Thursday, March 14, 2013

Child Research

This was a very interesting article concerning the rights of children, specifically in the context of research. Children’s’ rights were officially stated in the Convention of the Rights of the Child (CRC) in 1989.  Most UN countries have signed and ratified it; however the USA has only signed it.  This surprised me, as rights are very important to Americans.  The CRC does not specifically talk about research, however many associations have based their policies regarding research on children on the CRC.

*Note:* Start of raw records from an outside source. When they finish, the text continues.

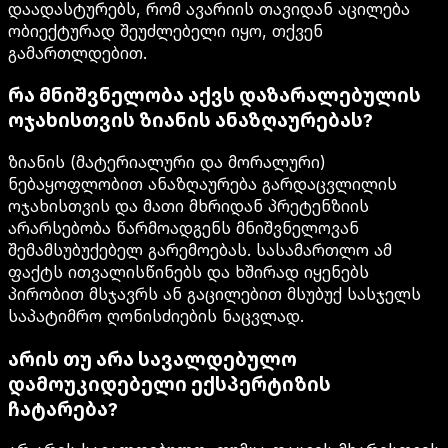
დაადასტურებს, რომ ავარიის თავიდან აცილება
ობიექტურად შეუძლებელი იყო, თქვენ
გამართლდებით.
რა მნიშვნელობა აქვს დაზარალებულის
ოჯახისთვის ზიანის ანაზღაურებას?
ზიანის (მატერიალური და მორალური)
ნებაყოფლობით ანაზღაურება გარდაცვლილის
ოჯახისთვის და მათი მხრიდან პრეტენზიის
არარსებობა წარმოადგენს მნიშვნელოვან
შემამსუბუქებელ გარემოებას. სასამართლო ამ
ფაქტს ითვალისწინებს და ხშირად იყენებს
პირობით მსჯავრს ან გაცილებით მსუბუქ სასჯელს
საპატიმრო ღონისძიების ნაცვლად.
არის თუ არა სავალდებულო
დამოუკიდებელი ექსპერტიზის
ჩატარება?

How do the rights of a child differ from those of an adult? One of the biggest differences is that children are not old enough to make official decisions on their own.   Thus children cannot give informed consent for research. This makes it much easier to exploit a child “for the good of society”, if their guardian agrees to the research, than an adult.  Thus, to protect children from mistreatment, only the potential benefits to the child are considered when determining if the research is worth the risks. On the other hand, the potential benefits to society as a whole are considered when evaluating the viability of research on an adult.  This protects children; however it also provides a large barrier to the progression of technological benefits for children.  In addition, this leads to more research being done on sick individuals and those with disabilities.  I don’t think this is right as it doesn’t seem to be treating kids equally but rather targets those who have more to gain.  The progression of technological advancements is potentially much more important for those with disabilities than for those without.  As 90% of kids with disabilities in developing countries drop out of school (this includes people with bad eyesight who can’t get glasses), research needs to be done to reduce that number and help limit the effect of those disabilities on their lives. I can’t think of a good solution.  I understand the current policy and agree with the extra protection provided for children, but I am not sure how to minimize the negative effects of such a position.  What do you think?